O presidente de Moçambique, Filipe Nyusi (C-L) e o líder da RENAMO (Resistência Nacional Moçambicana), Ossufo Momade (C-R) abraçam-se após a assinatura de um acordo de cessar-fogo em Maputo, Moçambique, em 6 de agosto de 2019.

© STRINGER / AFP

Em agosto, o presidente de Moçambique, Filipe Nyusi, e Ossufo Momade, líder do principal partido da oposição do país, a RENAMO, assinaram um novo acordo de paz para por fim a anos de violência e abrir caminho às eleições de outubro. Um mês depois, o país recebeu a visita do papa Francisco, cuja presença visou fortalecer o acordo de paz. Apesar do acordo, a campanha eleitoral foi manchada pela violência política, que visou maioritariamente apoiantes do partido da oposição.

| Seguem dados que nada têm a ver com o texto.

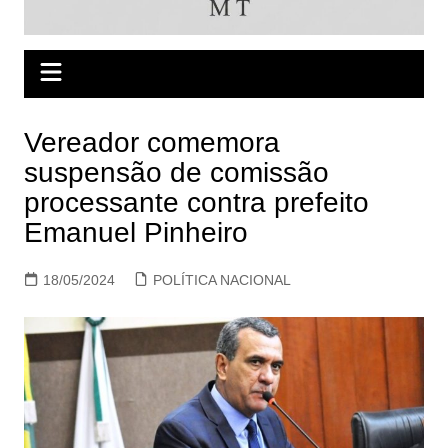
Vereador comemora
suspensão de comissão
processante contra prefeito
Emanuel Pinheiro
18/05/2024
POLÍTICA NACIONAL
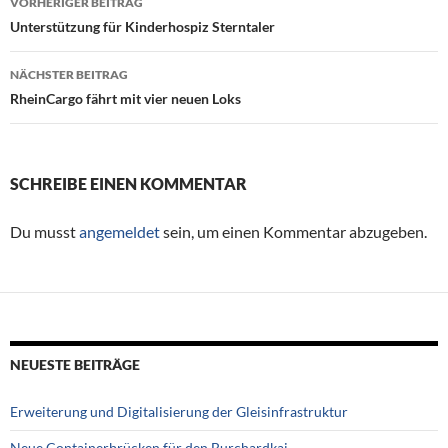
VORHERIGER BEITRAG
Beitragsnavigation
Unterstützung für Kinderhospiz Sterntaler
NÄCHSTER BEITRAG
RheinCargo fährt mit vier neuen Loks
SCHREIBE EINEN KOMMENTAR
Du musst
angemeldet
sein, um einen Kommentar abzugeben.
NEUESTE BEITRÄGE
Erweiterung und Digitalisierung der Gleisinfrastruktur
Neue Containerbrücken für den Burchardkai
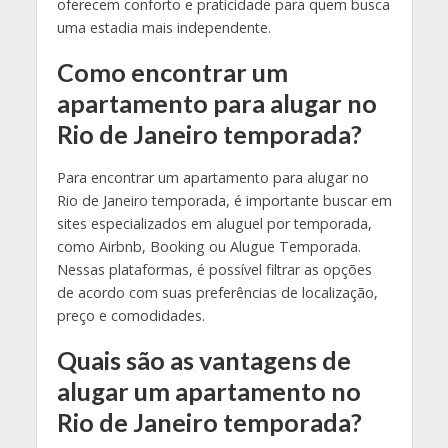
oferecem conforto e praticidade para quem busca
uma estadia mais independente.
Como encontrar um
apartamento para alugar no
Rio de Janeiro temporada?
Para encontrar um apartamento para alugar no
Rio de Janeiro temporada, é importante buscar em
sites especializados em aluguel por temporada,
como Airbnb, Booking ou Alugue Temporada.
Nessas plataformas, é possível filtrar as opções
de acordo com suas preferências de localização,
preço e comodidades.
Quais são as vantagens de
alugar um apartamento no
Rio de Janeiro temporada?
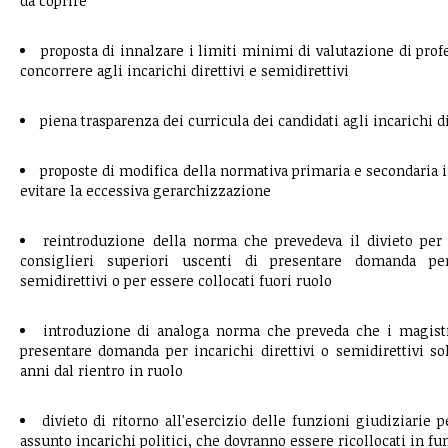
da coprire
proposta di innalzare i limiti minimi di valutazione di prof
concorrere agli incarichi direttivi e semidirettivi
piena trasparenza dei curricula dei candidati agli incarichi di
proposte di modifica della normativa primaria e secondaria 
evitare la eccessiva gerarchizzazione
reintroduzione della norma che prevedeva il divieto pe
consiglieri superiori uscenti di presentare domanda per
semidirettivi o per essere collocati fuori ruolo
introduzione di analoga norma che preveda che i magistr
presentare domanda per incarichi direttivi o semidirettivi s
anni dal rientro in ruolo
divieto di ritorno all'esercizio delle funzioni giudiziarie
assunto incarichi politici, che dovranno essere ricollocati in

Em 2019, a onda de ataques cometidos pelo que se suspeita ser um grupo islâmico armado aumentou na província de Cabo Delgado, no norte do país. Os soldados enviados para a região para combater os grupos armados foram implicados em atos de intimidação, detenções arbitrárias e maus-tratos aos detidos. Os jornalistas e ativistas continuaram a enfrentar intimidação e assédio e continua a não haver responsabilização pelos crimes do passado.

Violência Eleitoral

A sexta eleição geral do país foi marcada por violência e ataques com motivação política. Em outubro, o observador eleitoral Anastácio Matavele foi morto a tiro em plena luz do dia, alegadamente por cinco membros da força policial de elite. O incidente teve lugar uma semana antes do dia das eleições, na província de Gaza, onde a Human Rights Watch documentou abusos e atos de violência graves desde o início da campanha eleitoral em 31 de agosto, que incluem violações do direito à reunião pacífica e a detenção arbitrária de candidatos da oposição.

Na sua avaliação das eleições, a Comissão Eleitoral expressou preocupação com os “casos crescentes de destruição de material de propaganda, violação da liberdade de reunião e ataques físicos” e com o facto de, em duas semanas de campanha, 14 pessoas terem morrido e 29 terem sido detidas.

Além disso, veículos que circulavam nas províncias de Manica e Sofala, perto de Gorongosa, foram atacados em diferentes ocasiões por homens armados que se acredita fazerem parte de um grupo dissidente de guerrilheiros da RENAMO que rejeitaram o acordo de paz de agosto. O líder do grupo reivindicou dois dos ataques e ameaçou continuar se a campanha eleitoral não fosse suspensa.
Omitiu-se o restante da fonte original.